Problem statement ▸ Whatever appears in the entries must be given again exactly.

Data section start

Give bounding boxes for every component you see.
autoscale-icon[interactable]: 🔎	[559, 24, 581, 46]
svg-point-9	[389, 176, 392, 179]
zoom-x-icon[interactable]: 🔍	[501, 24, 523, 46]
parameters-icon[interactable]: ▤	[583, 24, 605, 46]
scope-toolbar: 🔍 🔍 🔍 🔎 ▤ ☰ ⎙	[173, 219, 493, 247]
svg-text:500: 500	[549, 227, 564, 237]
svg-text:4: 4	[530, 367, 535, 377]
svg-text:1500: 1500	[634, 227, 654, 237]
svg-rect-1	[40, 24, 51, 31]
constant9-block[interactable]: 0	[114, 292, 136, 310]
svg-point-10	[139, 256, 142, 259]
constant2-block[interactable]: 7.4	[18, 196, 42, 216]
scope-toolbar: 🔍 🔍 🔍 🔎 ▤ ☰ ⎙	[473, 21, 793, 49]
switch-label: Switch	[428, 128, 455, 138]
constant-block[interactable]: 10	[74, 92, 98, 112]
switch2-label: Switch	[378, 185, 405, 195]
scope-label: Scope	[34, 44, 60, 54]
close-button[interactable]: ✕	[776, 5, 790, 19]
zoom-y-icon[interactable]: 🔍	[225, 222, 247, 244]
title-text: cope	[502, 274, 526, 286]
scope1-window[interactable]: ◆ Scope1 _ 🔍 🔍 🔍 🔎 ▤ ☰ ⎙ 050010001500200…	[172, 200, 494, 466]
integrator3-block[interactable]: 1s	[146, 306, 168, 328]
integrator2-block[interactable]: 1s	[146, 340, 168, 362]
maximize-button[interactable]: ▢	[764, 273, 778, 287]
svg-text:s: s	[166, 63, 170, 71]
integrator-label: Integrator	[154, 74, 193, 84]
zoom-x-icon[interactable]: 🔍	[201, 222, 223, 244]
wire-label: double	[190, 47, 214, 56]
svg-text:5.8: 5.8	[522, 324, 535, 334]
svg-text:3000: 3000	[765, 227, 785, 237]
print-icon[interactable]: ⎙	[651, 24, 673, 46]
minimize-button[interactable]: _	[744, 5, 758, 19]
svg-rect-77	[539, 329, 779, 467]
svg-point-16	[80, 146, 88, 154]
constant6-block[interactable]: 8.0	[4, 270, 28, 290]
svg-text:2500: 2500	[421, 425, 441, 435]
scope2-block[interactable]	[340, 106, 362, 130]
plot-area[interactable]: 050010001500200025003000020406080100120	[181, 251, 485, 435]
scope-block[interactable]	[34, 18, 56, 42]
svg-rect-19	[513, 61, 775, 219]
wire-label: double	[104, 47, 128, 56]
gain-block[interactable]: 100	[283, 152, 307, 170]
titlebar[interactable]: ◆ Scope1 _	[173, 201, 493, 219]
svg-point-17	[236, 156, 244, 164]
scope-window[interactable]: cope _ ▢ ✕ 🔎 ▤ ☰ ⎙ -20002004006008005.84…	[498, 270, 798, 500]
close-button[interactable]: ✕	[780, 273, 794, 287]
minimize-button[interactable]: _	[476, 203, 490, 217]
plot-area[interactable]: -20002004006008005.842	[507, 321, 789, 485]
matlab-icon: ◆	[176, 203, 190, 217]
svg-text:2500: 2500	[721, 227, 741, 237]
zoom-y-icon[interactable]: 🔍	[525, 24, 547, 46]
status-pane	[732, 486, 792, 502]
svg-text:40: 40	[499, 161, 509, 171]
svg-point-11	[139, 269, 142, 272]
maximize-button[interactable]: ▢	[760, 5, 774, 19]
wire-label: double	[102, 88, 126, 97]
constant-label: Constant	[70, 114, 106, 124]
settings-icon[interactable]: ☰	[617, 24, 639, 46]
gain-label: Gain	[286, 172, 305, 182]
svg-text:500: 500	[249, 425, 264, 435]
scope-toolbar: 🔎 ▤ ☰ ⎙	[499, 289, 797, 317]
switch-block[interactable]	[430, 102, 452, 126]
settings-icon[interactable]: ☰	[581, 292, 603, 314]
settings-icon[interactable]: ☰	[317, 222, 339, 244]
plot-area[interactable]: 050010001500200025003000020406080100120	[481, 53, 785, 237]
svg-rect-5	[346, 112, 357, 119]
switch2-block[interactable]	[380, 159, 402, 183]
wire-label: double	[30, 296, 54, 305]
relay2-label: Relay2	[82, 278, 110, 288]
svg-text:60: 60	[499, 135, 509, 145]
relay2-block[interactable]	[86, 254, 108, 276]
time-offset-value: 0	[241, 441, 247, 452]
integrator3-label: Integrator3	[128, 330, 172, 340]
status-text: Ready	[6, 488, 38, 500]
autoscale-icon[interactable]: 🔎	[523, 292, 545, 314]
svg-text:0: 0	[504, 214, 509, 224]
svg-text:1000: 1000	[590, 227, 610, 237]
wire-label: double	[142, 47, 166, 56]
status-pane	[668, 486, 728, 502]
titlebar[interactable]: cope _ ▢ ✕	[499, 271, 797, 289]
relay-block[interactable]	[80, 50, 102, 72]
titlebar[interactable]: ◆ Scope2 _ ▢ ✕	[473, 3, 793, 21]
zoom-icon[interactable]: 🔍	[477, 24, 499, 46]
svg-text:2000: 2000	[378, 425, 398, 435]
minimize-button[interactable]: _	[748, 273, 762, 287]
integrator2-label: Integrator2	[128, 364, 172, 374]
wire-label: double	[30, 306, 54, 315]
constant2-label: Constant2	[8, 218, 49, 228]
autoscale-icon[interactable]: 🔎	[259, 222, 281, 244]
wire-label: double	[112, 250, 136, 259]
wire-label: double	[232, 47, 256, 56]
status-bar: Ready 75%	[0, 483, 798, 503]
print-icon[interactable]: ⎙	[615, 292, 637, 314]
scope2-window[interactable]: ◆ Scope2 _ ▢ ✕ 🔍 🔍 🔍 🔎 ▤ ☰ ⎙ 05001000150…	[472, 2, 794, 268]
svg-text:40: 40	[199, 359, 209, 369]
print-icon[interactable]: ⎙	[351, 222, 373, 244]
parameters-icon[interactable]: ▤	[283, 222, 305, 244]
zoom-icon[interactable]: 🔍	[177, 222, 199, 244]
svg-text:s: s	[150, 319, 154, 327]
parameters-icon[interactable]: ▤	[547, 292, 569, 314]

Data section end

Exercise result ▸
Give bounding boxes for every component you see.
autoscale-icon[interactable]: 🔎	[559, 24, 581, 46]
svg-point-9	[389, 176, 392, 179]
zoom-x-icon[interactable]: 🔍	[501, 24, 523, 46]
parameters-icon[interactable]: ▤	[583, 24, 605, 46]
scope-toolbar: 🔍 🔍 🔍 🔎 ▤ ☰ ⎙	[173, 219, 493, 247]
svg-text:500: 500	[549, 227, 564, 237]
svg-text:4: 4	[530, 367, 535, 377]
svg-text:1500: 1500	[634, 227, 654, 237]
svg-rect-1	[40, 24, 51, 31]
constant9-block[interactable]: 0	[114, 292, 136, 310]
svg-point-10	[139, 256, 142, 259]
constant2-block[interactable]: 7.4	[18, 196, 42, 216]
scope-toolbar: 🔍 🔍 🔍 🔎 ▤ ☰ ⎙	[473, 21, 793, 49]
switch-label: Switch	[428, 128, 455, 138]
constant-block[interactable]: 10	[74, 92, 98, 112]
switch2-label: Switch	[378, 185, 405, 195]
scope-label: Scope	[34, 44, 60, 54]
close-button[interactable]: ✕	[776, 5, 790, 19]
zoom-y-icon[interactable]: 🔍	[225, 222, 247, 244]
title-text: cope	[502, 274, 526, 286]
scope1-window[interactable]: ◆ Scope1 _ 🔍 🔍 🔍 🔎 ▤ ☰ ⎙ 050010001500200…	[172, 200, 494, 466]
integrator3-block[interactable]: 1s	[146, 306, 168, 328]
integrator2-block[interactable]: 1s	[146, 340, 168, 362]
maximize-button[interactable]: ▢	[764, 273, 778, 287]
svg-text:s: s	[166, 63, 170, 71]
integrator-label: Integrator	[154, 74, 193, 84]
zoom-x-icon[interactable]: 🔍	[201, 222, 223, 244]
wire-label: double	[190, 47, 214, 56]
svg-text:5.8: 5.8	[522, 324, 535, 334]
svg-text:3000: 3000	[765, 227, 785, 237]
print-icon[interactable]: ⎙	[651, 24, 673, 46]
minimize-button[interactable]: _	[744, 5, 758, 19]
svg-rect-77	[539, 329, 779, 467]
svg-point-16	[80, 146, 88, 154]
constant6-block[interactable]: 8.0	[4, 270, 28, 290]
svg-text:2500: 2500	[421, 425, 441, 435]
scope2-block[interactable]	[340, 106, 362, 130]
plot-area[interactable]: 050010001500200025003000020406080100120	[181, 251, 485, 435]
scope-block[interactable]	[34, 18, 56, 42]
svg-rect-19	[513, 61, 775, 219]
wire-label: double	[104, 47, 128, 56]
gain-block[interactable]: 100	[283, 152, 307, 170]
titlebar[interactable]: ◆ Scope1 _	[173, 201, 493, 219]
svg-point-17	[236, 156, 244, 164]
scope-window[interactable]: cope _ ▢ ✕ 🔎 ▤ ☰ ⎙ -20002004006008005.84…	[498, 270, 798, 500]
close-button[interactable]: ✕	[780, 273, 794, 287]
minimize-button[interactable]: _	[476, 203, 490, 217]
plot-area[interactable]: -20002004006008005.842	[507, 321, 789, 485]
matlab-icon: ◆	[176, 203, 190, 217]
svg-text:2500: 2500	[721, 227, 741, 237]
zoom-y-icon[interactable]: 🔍	[525, 24, 547, 46]
status-pane	[732, 486, 792, 502]
svg-text:40: 40	[499, 161, 509, 171]
svg-point-11	[139, 269, 142, 272]
maximize-button[interactable]: ▢	[760, 5, 774, 19]
wire-label: double	[102, 88, 126, 97]
constant-label: Constant	[70, 114, 106, 124]
settings-icon[interactable]: ☰	[617, 24, 639, 46]
gain-label: Gain	[286, 172, 305, 182]
svg-text:500: 500	[249, 425, 264, 435]
scope-toolbar: 🔎 ▤ ☰ ⎙	[499, 289, 797, 317]
switch-block[interactable]	[430, 102, 452, 126]
settings-icon[interactable]: ☰	[581, 292, 603, 314]
settings-icon[interactable]: ☰	[317, 222, 339, 244]
plot-area[interactable]: 050010001500200025003000020406080100120	[481, 53, 785, 237]
svg-rect-5	[346, 112, 357, 119]
switch2-block[interactable]	[380, 159, 402, 183]
wire-label: double	[30, 296, 54, 305]
relay2-label: Relay2	[82, 278, 110, 288]
svg-text:60: 60	[499, 135, 509, 145]
relay2-block[interactable]	[86, 254, 108, 276]
time-offset-value: 0	[241, 441, 247, 452]
integrator3-label: Integrator3	[128, 330, 172, 340]
status-text: Ready	[6, 488, 38, 500]
autoscale-icon[interactable]: 🔎	[523, 292, 545, 314]
svg-text:0: 0	[504, 214, 509, 224]
svg-text:1000: 1000	[590, 227, 610, 237]
wire-label: double	[142, 47, 166, 56]
status-pane	[668, 486, 728, 502]
titlebar[interactable]: cope _ ▢ ✕	[499, 271, 797, 289]
relay-block[interactable]	[80, 50, 102, 72]
titlebar[interactable]: ◆ Scope2 _ ▢ ✕	[473, 3, 793, 21]
zoom-icon[interactable]: 🔍	[477, 24, 499, 46]
svg-text:2000: 2000	[378, 425, 398, 435]
minimize-button[interactable]: _	[748, 273, 762, 287]
integrator2-label: Integrator2	[128, 364, 172, 374]
wire-label: double	[30, 306, 54, 315]
constant2-label: Constant2	[8, 218, 49, 228]
autoscale-icon[interactable]: 🔎	[259, 222, 281, 244]
wire-label: double	[112, 250, 136, 259]
wire-label: double	[232, 47, 256, 56]
status-bar: Ready 75%	[0, 483, 798, 503]
print-icon[interactable]: ⎙	[615, 292, 637, 314]
scope2-window[interactable]: ◆ Scope2 _ ▢ ✕ 🔍 🔍 🔍 🔎 ▤ ☰ ⎙ 05001000150…	[472, 2, 794, 268]
svg-text:40: 40	[199, 359, 209, 369]
print-icon[interactable]: ⎙	[351, 222, 373, 244]
parameters-icon[interactable]: ▤	[283, 222, 305, 244]
zoom-icon[interactable]: 🔍	[177, 222, 199, 244]
svg-text:s: s	[150, 319, 154, 327]
parameters-icon[interactable]: ▤	[547, 292, 569, 314]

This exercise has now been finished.